In a subsequent experiment, we created all red and all green versions of the pedestal stimuli. This subtle difference in the stimuli substantially altered the effects of background color on steady pedestal thresholds (solid red and green markers,
Figure 4c and
d). When the thresholds are averaged across the red and green conditions, the linear fits (yellow traces,
Figure 4c and
d) are consistent with previous evidence of a monotonic increase in thresholds with pedestal luminance (Pokorny,
2011). Curiously, thresholds recorded with the +8 cd/m
2 pedestals tended to fall below the linear fits.

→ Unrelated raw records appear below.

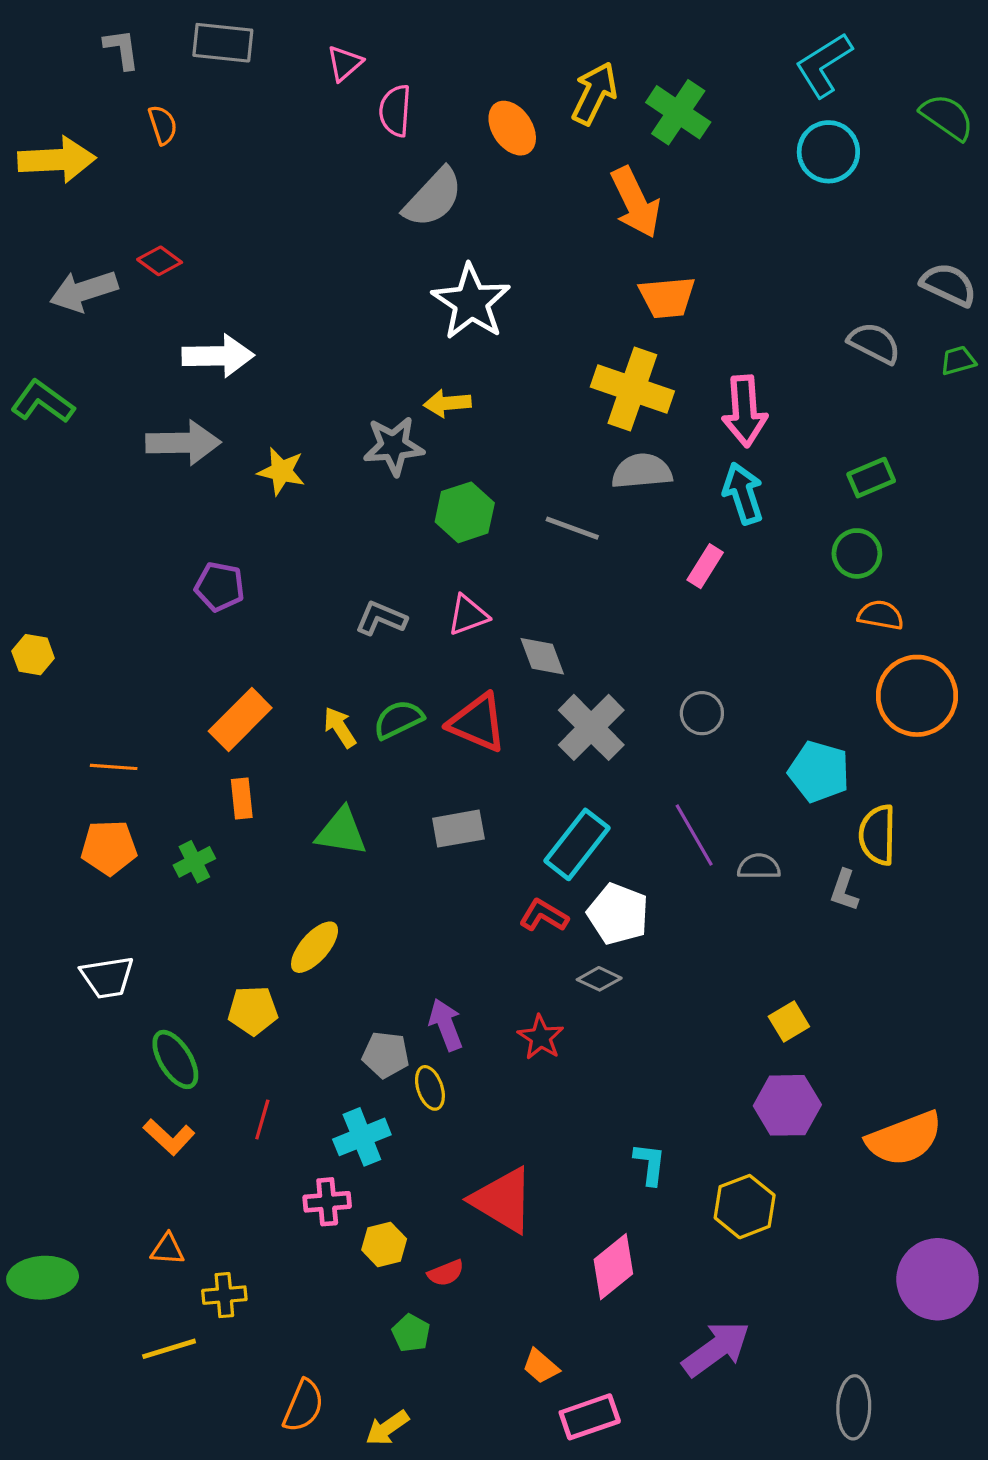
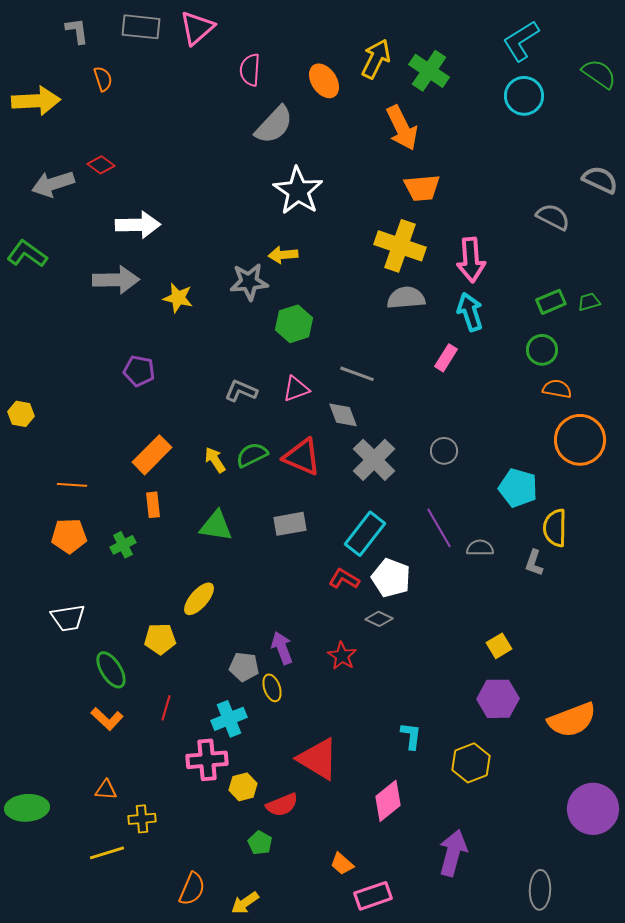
pink triangle: (345, 63) -> (197, 28), moved, size x1.5
green trapezoid: (958, 361) -> (589, 302), moved
gray line: (572, 528) -> (357, 374), moved
pink cross: (327, 1202) -> (207, 760), size x1.4
red semicircle: (446, 1273) -> (282, 805), size x1.4
purple arrow: (716, 1349) -> (453, 853), turned -39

For the steady decrement pedestal stimuli, a repeated measures ANOVA showed significant interactions between the effects of color and pedestal luminance on contrast detection for the centrally, F(1, 7) = 1472.78, p < 0.001, ηp2 = 0.995, and peripherally presented stimuli, F(1, 7) = 8.91, p = 0.02, ηp2 = 0.56. Thresholds tended to increase with pedestal luminance for the green stimuli and decrease with pedestal luminance for the red stimuli. At equiluminance, mean thresholds were significantly lower for the red stimuli when the target was centrally presented, t(7) = 100.88, p < 0.001, but not when it was in the periphery, t(7) = 1.97, p = 0.09. For the centrally presented steady increment pedestals, there was a significant color by luminance interaction, F(1, 7) = 7.18, p = 0.007, ηp2 = 0.51, with reduced thresholds for red steady increment pedestals at +30 cd/m2, t(7) = 4.17, p = 0.004. For the peripherally presented steady increment pedestals, there was a main effect of surround color, F(1, 7) = 9.16, p = 0.02, ηp2 = 0.57, with significantly elevated thresholds for the red stimuli at +8 cd/m2, t(7) = 3.09, p = 0.002. These results suggest that a red surround can improve or impair M sensitivity, depending on whether the target stimuli are presented centrally or peripherally, and whether they are brighter or dimmer than the background.